The problem with this is that we don’t get told why we should do it. It is natural human behaviour to dismiss something if there is no satisfying reason for doing it. Tutors in primary schools and secondary schools don’t emphasise information security enough to students.

This may not seem like a problem in the short-term side of things, but once someone uses a bad practice once, they will know nothing better than using the same terrible practises over and over again, until they allow their accounts to get compromised in a security breach without realising that it’s their own fault.

Online Safety is also insufficiently taught

Online safety is taught in secondary schools in a students first year. However, once again I have seen the same fundamental problem; that it’s not being emphasised enough to students how important online safety and information security is. I still see students using passwords such as “toffee123” or “chelsea13”.

Then there is the problem of online bullying and harassment between students. So far, in 2016, I have seen 3 social media attacks on students in my year from groups of “friends”. These bullying groups usually contain 5-15 people and usually attack a minority group or a single person.

It’s not just students with poor security

This section is just an anecdote. Feel free to skip it.
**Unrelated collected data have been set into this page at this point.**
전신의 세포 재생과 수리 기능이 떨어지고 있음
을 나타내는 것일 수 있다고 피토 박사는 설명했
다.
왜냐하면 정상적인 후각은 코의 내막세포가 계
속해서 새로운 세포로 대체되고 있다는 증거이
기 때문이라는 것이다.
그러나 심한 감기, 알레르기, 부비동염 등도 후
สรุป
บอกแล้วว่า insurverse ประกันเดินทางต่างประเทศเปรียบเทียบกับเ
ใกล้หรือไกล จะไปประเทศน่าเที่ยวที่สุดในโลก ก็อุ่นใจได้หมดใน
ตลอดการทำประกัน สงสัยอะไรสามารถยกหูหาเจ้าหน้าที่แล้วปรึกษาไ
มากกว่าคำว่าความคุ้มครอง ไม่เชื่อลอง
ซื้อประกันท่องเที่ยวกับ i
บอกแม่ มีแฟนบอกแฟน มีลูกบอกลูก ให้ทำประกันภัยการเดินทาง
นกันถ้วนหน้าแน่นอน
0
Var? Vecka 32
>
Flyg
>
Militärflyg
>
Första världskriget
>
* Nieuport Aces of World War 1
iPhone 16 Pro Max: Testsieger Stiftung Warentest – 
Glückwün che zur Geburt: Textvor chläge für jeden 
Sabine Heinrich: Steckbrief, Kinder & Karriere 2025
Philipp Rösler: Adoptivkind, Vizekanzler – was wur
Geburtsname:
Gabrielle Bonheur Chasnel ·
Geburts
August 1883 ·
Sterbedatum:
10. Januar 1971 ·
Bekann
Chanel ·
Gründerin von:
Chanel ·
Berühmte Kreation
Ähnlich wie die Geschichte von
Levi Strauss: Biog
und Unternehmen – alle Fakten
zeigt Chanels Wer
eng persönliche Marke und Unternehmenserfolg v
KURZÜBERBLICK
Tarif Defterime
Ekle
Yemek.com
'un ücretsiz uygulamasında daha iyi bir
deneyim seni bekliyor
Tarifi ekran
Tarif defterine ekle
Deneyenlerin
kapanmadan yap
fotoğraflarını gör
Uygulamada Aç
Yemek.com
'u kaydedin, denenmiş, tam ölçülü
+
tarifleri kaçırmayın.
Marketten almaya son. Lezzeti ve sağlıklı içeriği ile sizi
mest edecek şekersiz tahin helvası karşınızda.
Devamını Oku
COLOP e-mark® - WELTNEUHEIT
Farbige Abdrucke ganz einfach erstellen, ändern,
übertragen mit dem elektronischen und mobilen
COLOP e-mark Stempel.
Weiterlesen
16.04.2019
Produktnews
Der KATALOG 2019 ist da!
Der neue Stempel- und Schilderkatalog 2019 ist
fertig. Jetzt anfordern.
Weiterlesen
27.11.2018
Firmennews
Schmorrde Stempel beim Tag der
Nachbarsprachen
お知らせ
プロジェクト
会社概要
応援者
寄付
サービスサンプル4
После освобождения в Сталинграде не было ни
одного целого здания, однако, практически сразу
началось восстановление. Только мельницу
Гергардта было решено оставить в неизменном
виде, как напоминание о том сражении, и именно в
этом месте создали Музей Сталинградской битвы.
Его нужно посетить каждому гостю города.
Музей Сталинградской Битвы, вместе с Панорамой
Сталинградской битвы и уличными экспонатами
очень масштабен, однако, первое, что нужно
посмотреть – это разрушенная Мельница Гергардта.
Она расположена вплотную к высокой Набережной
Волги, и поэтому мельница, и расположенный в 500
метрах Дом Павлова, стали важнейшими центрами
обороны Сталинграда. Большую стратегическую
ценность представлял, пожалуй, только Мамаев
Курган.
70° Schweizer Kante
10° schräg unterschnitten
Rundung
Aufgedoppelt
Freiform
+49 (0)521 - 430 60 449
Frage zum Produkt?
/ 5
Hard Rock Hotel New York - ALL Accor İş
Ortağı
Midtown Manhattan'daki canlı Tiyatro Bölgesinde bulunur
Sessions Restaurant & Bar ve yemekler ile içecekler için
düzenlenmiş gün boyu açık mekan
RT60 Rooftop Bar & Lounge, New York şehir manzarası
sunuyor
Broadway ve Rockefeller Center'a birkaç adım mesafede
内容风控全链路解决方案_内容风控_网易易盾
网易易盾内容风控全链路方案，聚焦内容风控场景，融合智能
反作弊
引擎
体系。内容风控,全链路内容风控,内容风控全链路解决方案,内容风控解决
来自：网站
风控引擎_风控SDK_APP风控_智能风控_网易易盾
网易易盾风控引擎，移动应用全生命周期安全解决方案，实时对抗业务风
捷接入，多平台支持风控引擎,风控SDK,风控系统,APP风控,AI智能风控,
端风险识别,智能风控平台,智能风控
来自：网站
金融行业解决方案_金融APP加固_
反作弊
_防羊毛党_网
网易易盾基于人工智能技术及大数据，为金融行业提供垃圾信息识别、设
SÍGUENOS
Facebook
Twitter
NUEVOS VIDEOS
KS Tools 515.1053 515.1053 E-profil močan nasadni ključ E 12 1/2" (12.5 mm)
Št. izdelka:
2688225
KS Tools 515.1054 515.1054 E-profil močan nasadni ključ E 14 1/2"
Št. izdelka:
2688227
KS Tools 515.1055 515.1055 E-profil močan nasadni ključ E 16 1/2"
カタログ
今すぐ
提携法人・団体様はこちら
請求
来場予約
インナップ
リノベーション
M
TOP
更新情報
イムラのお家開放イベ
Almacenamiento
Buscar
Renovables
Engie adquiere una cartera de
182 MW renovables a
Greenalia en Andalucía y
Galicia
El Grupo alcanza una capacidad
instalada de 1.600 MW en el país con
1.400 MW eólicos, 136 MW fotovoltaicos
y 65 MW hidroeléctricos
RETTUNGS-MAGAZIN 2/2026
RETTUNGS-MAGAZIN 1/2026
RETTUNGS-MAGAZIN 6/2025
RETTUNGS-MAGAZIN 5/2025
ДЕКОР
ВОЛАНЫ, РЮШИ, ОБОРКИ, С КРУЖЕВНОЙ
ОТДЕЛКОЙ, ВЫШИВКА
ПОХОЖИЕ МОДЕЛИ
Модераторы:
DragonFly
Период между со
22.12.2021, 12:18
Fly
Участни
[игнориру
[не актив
In late 2015, a group of students in my year teamed up and started trying to gain credentials of various staff members. I first encountered this group a few weeks before they were discovered, when I saw two of their members trying to eavesdrop on a staff member trying to type their username and password into a printer. At the time, I didn’t think anything of it, as I only saw 2 people, and this thing had happened many times before. A week later, there were many rumours of this group gaining access to some staff members accounts on various websites. I didn’t know if it was true or not, as no one I asked could confirm it, but one thing did become clear – I was reasonably certain on who was involved in it.

Once again, I couldn’t verify anything, but this time, I knew much more about what they were doing and who they were targeting. A few days later, the group was uncovered by the technicians in my school. 1 student (the leader) was expelled, 7 students were given detentions every day for a week and the rest were spoken to by the behaviour manager. In total, 3 staff members were affected, with their usernames and passwords for various websites including banking services, email and other personal information being leaked. The personal information of many innocent students were leaked; as a result, a staff meeting was held in order to ensure that it wont happen again.

So far I have seen no more incidents involving this group and the group seems to have been dissolved. The targeted attack described above was actually the second incident that I had seen from that group.

Finale

People don’t see their stupid security practises until they have actually been affected by a security incident / breach. We should do more in schools to teach people about the importance of cyber-security and also help people gain awareness of online safety, instead of just leaving this as a last option.